═══ Input

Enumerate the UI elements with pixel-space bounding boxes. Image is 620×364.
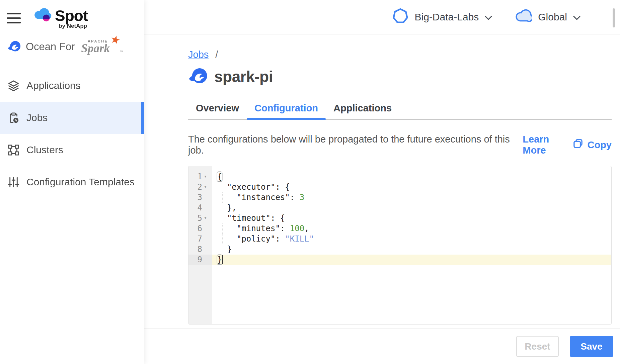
scope-name: Global (538, 11, 567, 23)
chevron-down-icon (573, 16, 580, 20)
code-line-8[interactable]: 8 } (188, 244, 611, 255)
job-wave-icon (188, 67, 208, 86)
page-scrollbar-thumb[interactable] (613, 8, 615, 27)
line-number: 4 (188, 203, 212, 213)
code-text[interactable]: "executor": { (212, 182, 611, 192)
sidebar-item-label: Configuration Templates (26, 176, 135, 188)
code-text[interactable]: } (212, 244, 611, 255)
product-prefix: Ocean For (26, 41, 75, 53)
code-text[interactable]: "policy": "KILL" (212, 234, 611, 244)
line-number: 6 (188, 223, 212, 234)
code-line-7[interactable]: 7 "policy": "KILL" (188, 234, 611, 244)
brand-name: Spot (55, 7, 88, 25)
main-content: Jobs / spark-pi Overview Configuration A… (144, 34, 620, 329)
sidebar: Spot by NetApp Ocean For APACHE Spark ★ … (0, 0, 144, 364)
scope-switcher[interactable]: Global (514, 9, 580, 26)
spot-logo: Spot by NetApp (32, 7, 88, 29)
org-switcher[interactable]: Big-Data-Labs (392, 8, 492, 27)
brand-byline: by NetApp (59, 23, 87, 29)
page-title: spark-pi (214, 68, 273, 86)
apache-spark-logo: APACHE Spark ★ ™ (81, 39, 117, 54)
learn-more-link[interactable]: Learn More (523, 134, 572, 156)
code-line-6[interactable]: 6 "minutes": 100, (188, 223, 611, 234)
code-text[interactable]: "minutes": 100, (212, 223, 611, 234)
org-name: Big-Data-Labs (415, 11, 479, 23)
layers-icon (7, 80, 20, 92)
code-line-9[interactable]: 9} (188, 255, 611, 265)
config-description: The configurations below will be propaga… (188, 134, 513, 156)
copy-icon (573, 139, 583, 151)
sidebar-item-jobs[interactable]: Jobs (0, 102, 144, 134)
config-section-header: The configurations below will be propaga… (188, 134, 612, 156)
line-number: 7 (188, 234, 212, 244)
line-number: 1▾ (188, 172, 212, 182)
sidebar-item-label: Clusters (26, 144, 63, 156)
chevron-down-icon (485, 16, 492, 20)
tab-configuration[interactable]: Configuration (247, 99, 326, 119)
spot-cloud-icon (32, 7, 52, 24)
hamburger-menu-icon[interactable] (7, 13, 21, 23)
copy-label: Copy (588, 140, 612, 151)
text-cursor (222, 255, 223, 264)
heptagon-icon (392, 8, 409, 27)
code-line-4[interactable]: 4 }, (188, 203, 611, 213)
spark-star-icon: ★ (109, 33, 122, 46)
product-logo: Ocean For APACHE Spark ★ ™ (7, 39, 117, 54)
code-line-1[interactable]: 1▾{ (188, 172, 611, 182)
code-text[interactable]: "instances": 3 (212, 192, 611, 203)
tab-bar: Overview Configuration Applications (188, 99, 612, 120)
fold-arrow-icon[interactable]: ▾ (204, 171, 207, 182)
save-button[interactable]: Save (570, 336, 613, 357)
line-number: 2▾ (188, 182, 212, 192)
breadcrumb-separator: / (215, 49, 218, 60)
fold-arrow-icon[interactable]: ▾ (204, 182, 207, 192)
tab-applications[interactable]: Applications (326, 99, 399, 119)
code-text[interactable]: }, (212, 203, 611, 213)
breadcrumb: Jobs / (188, 49, 612, 60)
app-window: Spot by NetApp Ocean For APACHE Spark ★ … (0, 0, 620, 364)
sidebar-item-configuration-templates[interactable]: Configuration Templates (0, 166, 144, 198)
footer-bar: Reset Save (144, 329, 620, 364)
code-editor-lines: 1▾{2▾ "executor": {3 "instances": 34 },5… (188, 166, 611, 265)
line-number: 8 (188, 244, 212, 255)
breadcrumb-jobs-link[interactable]: Jobs (188, 49, 209, 60)
header-divider (503, 8, 503, 26)
line-number: 9 (188, 255, 212, 265)
code-line-5[interactable]: 5▾ "timeout": { (188, 213, 611, 223)
ocean-wave-icon (7, 40, 21, 54)
cluster-nodes-icon (7, 144, 20, 156)
sidebar-item-applications[interactable]: Applications (0, 70, 144, 102)
app-header: Big-Data-Labs Global (144, 0, 620, 34)
code-line-3[interactable]: 3 "instances": 3 (188, 192, 611, 203)
code-editor[interactable]: 1▾{2▾ "executor": {3 "instances": 34 },5… (188, 166, 612, 325)
sidebar-nav: Applications Jobs (0, 70, 144, 198)
code-text[interactable]: { (212, 172, 611, 182)
clipboard-clock-icon (7, 112, 20, 124)
copy-button[interactable]: Copy (573, 139, 612, 151)
sidebar-item-label: Applications (26, 80, 81, 91)
code-text[interactable]: } (212, 255, 611, 265)
cloud-icon (514, 9, 532, 26)
tab-overview[interactable]: Overview (188, 99, 247, 119)
sidebar-item-clusters[interactable]: Clusters (0, 134, 144, 166)
reset-button[interactable]: Reset (516, 336, 559, 357)
fold-arrow-icon[interactable]: ▾ (204, 213, 207, 223)
line-number: 5▾ (188, 213, 212, 223)
code-text[interactable]: "timeout": { (212, 213, 611, 223)
spark-wordmark: Spark (81, 42, 110, 54)
page-title-row: spark-pi (188, 67, 612, 86)
sliders-icon (7, 176, 20, 188)
line-number: 3 (188, 192, 212, 203)
trademark: ™ (120, 50, 123, 54)
sidebar-item-label: Jobs (26, 112, 48, 123)
code-line-2[interactable]: 2▾ "executor": { (188, 182, 611, 192)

══════

About this exercise: For the records above, give the number of lines that include the string "breadcrumb", with nothing added.

Solution for this exercise: 3